While studying Marketing I have always been interested in the dynamics of channel theory, or to put it in practice: How do you manage all the different kinds of partnerships that evolve around your organization? Nowadays organizations are more and more aware of the multichannel opportunities that are out there. PR for example is currently presented in relationship marketing as a sequence: traditional media, e-media, social media. More media means more relationships. And since I moved from offline marketing to online marketing it makes the channel theory in practice even more dynamic.
Lucky me 🙂 Would it be on the bright side. But taking into consideration the little control-freak traits I might show now and then…I’m facing nowadays the sado masochistic task to manage hundreds of thousands of relations, linkbuilding my online popularity, if I should blindly follow Yahoo! Side Explorer.

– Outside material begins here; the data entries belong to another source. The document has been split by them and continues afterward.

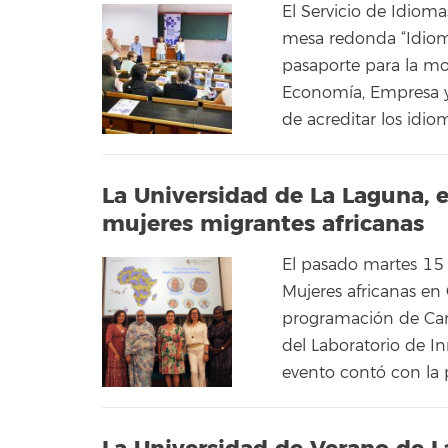
El Servicio de Idioma
mesa redonda “Idioma
pasaporte para la mov
Economía, Empresa y
de acreditar los idiom
La Universidad de La Laguna, 
mujeres migrantes africanas
El pasado martes 15 d
Mujeres africanas en 
programación de Cam
del Laboratorio de In
evento contó con la 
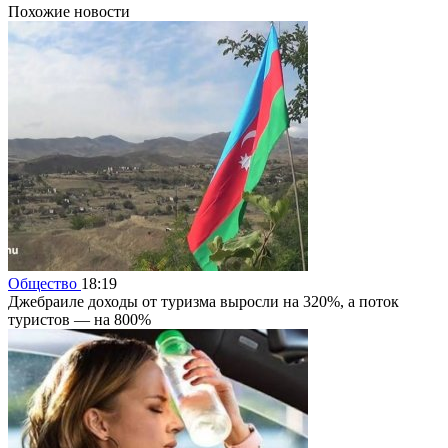
Похожие новости
Общество
18:19
Джебраиле доходы от туризма выросли на 320%, а поток
туристов — на 800%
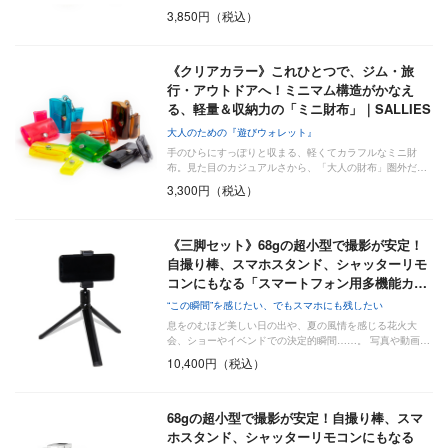
3,850円（税込）
《クリアカラー》これひとつで、ジム・旅
行・アウトドアへ！ミニマム構造がかなえ
る、軽量＆収納力の「ミニ財布」｜SALLIES
大人のための『遊びウォレット』
手のひらにすっぽりと収まる、軽くてカラフルなミニ財
布。見た目のカジュアルさから、「大人の財布」圏外だ…
3,300円（税込）
《三脚セット》68gの超小型で撮影が安定！
自撮り棒、スマホスタンド、シャッターリモ
コンにもなる「スマートフォン用多機能カ…
“この瞬間”を感じたい、でもスマホにも残したい
息をのむほど美しい日の出や、夏の風情を感じる花火大
会、ショーやイベンドでの決定的瞬間……。 写真や動画…
10,400円（税込）
68gの超小型で撮影が安定！自撮り棒、スマ
ホスタンド、シャッターリモコンにもなる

Strategic Focus in Online Relationship Marketing: Linkscaping before Linkbuilding
Because that’s where online marketing practitioners are loosing themselves: online tools in support of their activities. While some are actually very useful, also in online relationship marketing (Like the InternetEffect’s hub finder) I think it is most visible in this area that tools don’t provide the solution organizations need. We should not let ourselves lead by the enormous amount of free online tools to use with some trial and error without applying some common sense marketing knowledge. In my linkbuilding example there are indeed hundreds of thousands potential partnerships to whom I could link, or who can link to me, because of interests in each others’ business. But then I would be only focussed on the number of “partnerships” I can easily develop online – not on their quality. The main thing is to keep focussed from a strategic point of view: Why are those partnerships important to me and how can I classify them?
Morgan and Hunt (1994) wrote about this in “The Commitment-Trust Theory of Relationship Marketing” Exactly, that’s the title of this article except for the fact that I put “online” in between. In the figure blow I elaborated on their model, putting it in an online context.
Although the model was originally developed about 16 years ago, in an offline context. I believe it still contributes to online relationship marketing activities like linkbuilding, to make practitioners aware of the nature of all the different kinds of partnerships around them. To prevent them in getting immediately attached to linkbuilding tools to use on the web – or worse: paying for acquiring a bunch of ingoing links. In that they first try to explain which kind of partnerships are really useful to them, what they are focussed on (transactional vs relational), and if factors like commitment and trust can play a role.
Hopefully this model can help you in linkscaping the opportunities around you before actually start linkbuilding.